Some guy called said he was on my site and saw the water heater explosion blog. He commented me on understanding a very serious condition. Would I go on his site and make a comment. I obliged and sent him a email. Also I made a few comments.
Here was his site www.dulacdpi.com

My comments to him;

Problems that I see, it can still be taken away and the valve plugged by some stupid idiot, homeowner, handy man or even a plumber who doesn't understand. Perhaps (but I can't see it) ... is some type of lock assembly that once the unit is tightened in it can't be unscrewed without a special tool (what comes to mind is a FuseStat Adapter) when a FuseStat adapter is hand tightened into a electric fuse socket the adapter will only accept a special thread for e.g. a 15-30 amp fuse. The little wire sticking out prevents unscrewing. In the case of the water heater R/V perhaps you could have a adapter that only your threads would fit. To move your unit to another relief valve or another heater you would only need another adapter yet pipe plugs would not fit anywhere.


----------



## caseysbuilding (Mar 11, 2009)

Interesting


----------



## RealLivePlumber (Jun 22, 2008)

I think no matter how much you try to idiot proof something, some schmo will find a way around it.


----------



## Tankless (Jun 12, 2008)

That guys site has some crazy ass pictures on it. This one is my favorite!!

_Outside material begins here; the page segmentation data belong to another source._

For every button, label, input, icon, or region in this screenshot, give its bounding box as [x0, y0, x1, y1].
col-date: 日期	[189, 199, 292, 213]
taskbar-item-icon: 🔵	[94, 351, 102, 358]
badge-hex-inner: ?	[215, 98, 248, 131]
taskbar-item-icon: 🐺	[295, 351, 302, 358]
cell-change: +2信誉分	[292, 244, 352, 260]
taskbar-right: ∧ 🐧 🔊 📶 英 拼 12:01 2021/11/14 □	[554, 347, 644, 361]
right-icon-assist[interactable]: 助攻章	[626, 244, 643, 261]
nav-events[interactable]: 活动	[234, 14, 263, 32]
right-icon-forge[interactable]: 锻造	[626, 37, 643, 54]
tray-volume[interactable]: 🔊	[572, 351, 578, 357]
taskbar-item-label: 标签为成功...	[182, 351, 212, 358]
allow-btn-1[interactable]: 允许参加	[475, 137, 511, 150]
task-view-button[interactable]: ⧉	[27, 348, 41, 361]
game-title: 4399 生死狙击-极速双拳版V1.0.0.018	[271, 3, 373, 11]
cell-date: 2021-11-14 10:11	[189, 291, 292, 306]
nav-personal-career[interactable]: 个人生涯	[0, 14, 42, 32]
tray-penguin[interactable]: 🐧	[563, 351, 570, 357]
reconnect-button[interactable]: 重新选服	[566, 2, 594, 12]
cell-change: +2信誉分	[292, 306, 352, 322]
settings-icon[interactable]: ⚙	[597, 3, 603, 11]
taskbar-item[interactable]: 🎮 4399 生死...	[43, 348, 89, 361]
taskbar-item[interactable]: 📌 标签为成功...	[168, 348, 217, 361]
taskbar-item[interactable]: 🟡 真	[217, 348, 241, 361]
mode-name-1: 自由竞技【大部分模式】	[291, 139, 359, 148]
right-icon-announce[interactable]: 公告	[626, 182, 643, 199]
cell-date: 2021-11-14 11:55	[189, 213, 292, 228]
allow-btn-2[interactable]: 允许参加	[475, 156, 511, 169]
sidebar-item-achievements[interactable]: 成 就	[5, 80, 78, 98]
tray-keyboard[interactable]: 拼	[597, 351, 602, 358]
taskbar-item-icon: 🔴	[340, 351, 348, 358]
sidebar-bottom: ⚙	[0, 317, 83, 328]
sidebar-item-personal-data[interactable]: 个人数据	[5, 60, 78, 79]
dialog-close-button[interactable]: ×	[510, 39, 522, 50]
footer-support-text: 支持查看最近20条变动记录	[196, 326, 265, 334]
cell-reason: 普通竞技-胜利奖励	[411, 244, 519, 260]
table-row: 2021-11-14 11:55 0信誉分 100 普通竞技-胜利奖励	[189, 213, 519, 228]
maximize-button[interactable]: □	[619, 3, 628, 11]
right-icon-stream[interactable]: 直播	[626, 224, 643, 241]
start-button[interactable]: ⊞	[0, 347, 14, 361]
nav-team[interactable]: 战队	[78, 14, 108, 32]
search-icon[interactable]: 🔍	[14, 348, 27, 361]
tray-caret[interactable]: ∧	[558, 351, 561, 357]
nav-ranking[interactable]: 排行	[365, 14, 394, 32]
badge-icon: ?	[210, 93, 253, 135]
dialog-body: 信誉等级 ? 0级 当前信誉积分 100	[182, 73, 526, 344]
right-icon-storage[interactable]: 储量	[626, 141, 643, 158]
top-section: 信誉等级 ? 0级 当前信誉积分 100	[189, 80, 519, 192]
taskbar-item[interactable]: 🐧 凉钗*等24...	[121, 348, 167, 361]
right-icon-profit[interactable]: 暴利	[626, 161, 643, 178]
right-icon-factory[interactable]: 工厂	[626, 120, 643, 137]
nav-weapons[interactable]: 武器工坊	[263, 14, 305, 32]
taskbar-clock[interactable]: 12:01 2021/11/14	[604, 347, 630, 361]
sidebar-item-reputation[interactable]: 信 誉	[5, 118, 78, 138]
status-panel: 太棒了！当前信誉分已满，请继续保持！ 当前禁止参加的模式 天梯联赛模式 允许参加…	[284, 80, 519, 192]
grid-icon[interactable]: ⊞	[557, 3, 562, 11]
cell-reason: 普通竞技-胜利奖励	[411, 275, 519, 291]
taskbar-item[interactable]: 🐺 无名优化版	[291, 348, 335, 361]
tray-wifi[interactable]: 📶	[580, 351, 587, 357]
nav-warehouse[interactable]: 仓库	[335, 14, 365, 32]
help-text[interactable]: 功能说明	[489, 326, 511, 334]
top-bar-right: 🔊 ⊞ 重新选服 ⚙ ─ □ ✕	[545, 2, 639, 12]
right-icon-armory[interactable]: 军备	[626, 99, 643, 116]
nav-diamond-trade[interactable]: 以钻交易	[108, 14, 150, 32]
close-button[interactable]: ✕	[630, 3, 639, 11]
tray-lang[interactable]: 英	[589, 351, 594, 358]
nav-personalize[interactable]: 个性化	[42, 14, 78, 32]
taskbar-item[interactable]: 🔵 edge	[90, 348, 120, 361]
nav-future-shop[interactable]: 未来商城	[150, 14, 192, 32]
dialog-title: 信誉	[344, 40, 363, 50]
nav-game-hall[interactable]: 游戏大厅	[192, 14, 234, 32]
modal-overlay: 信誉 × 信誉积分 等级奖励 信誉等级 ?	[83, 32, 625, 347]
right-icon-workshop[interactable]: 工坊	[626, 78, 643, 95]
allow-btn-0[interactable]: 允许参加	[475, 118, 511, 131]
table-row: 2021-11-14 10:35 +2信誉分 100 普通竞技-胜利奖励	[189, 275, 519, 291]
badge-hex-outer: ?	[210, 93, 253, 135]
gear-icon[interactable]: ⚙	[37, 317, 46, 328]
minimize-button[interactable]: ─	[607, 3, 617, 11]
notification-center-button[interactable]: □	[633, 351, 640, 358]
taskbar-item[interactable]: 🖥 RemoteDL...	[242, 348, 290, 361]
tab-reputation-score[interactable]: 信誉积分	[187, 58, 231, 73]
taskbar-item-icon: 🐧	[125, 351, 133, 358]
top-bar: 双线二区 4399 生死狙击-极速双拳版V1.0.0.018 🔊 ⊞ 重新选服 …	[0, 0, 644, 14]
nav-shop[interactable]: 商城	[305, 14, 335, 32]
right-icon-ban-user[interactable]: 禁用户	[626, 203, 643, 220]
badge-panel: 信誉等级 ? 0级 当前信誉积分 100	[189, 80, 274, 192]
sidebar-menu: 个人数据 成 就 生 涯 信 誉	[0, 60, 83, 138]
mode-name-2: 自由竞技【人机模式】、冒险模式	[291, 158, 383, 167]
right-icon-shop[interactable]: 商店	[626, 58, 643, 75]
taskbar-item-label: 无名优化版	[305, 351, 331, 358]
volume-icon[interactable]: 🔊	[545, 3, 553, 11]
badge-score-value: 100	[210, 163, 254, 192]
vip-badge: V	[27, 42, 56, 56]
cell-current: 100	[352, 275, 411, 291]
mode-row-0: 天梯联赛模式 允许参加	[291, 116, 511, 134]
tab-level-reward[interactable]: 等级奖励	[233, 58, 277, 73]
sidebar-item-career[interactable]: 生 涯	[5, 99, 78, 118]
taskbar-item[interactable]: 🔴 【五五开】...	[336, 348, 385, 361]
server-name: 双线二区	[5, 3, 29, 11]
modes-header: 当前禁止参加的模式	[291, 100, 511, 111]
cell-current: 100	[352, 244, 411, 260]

http://www.dulacdpi.com/badpiping.html


----------



## RealLivePlumber (Jun 22, 2008)

I had a customer whose feeder was passing water into the hot water boiler. The relief valve was in the top of the boiler. He placed a cinder block on top if it, the wedged a 2 x 4 up to the rafters, to try to get it to stop spewing water. Thank God it didn't work.


----------